Pictures aside, the data must be reproduced exactly.

=-=-=-=-=

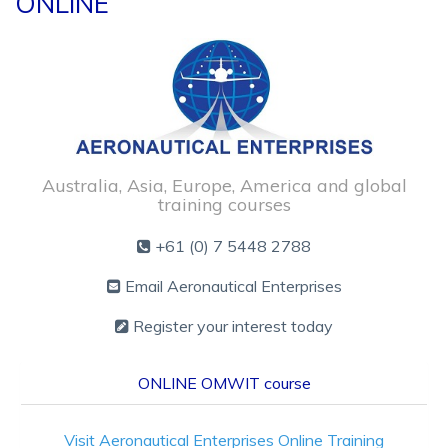
ONLINE
Australia, Asia, Europe, America and global
training courses
+61 (0) 7 5448 2788
Email Aeronautical Enterprises
Register your interest today
ONLINE OMWIT course
Visit
Aeronautical Enterprises Online Training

=-=-=-=-=

— Exercise result —
ONLINE
Australia, Asia, Europe, America and global
training courses
+61 (0) 7 5448 2788
Email Aeronautical Enterprises
Register your interest today
ONLINE OMWIT course
Visit
Aeronautical Enterprises Online Training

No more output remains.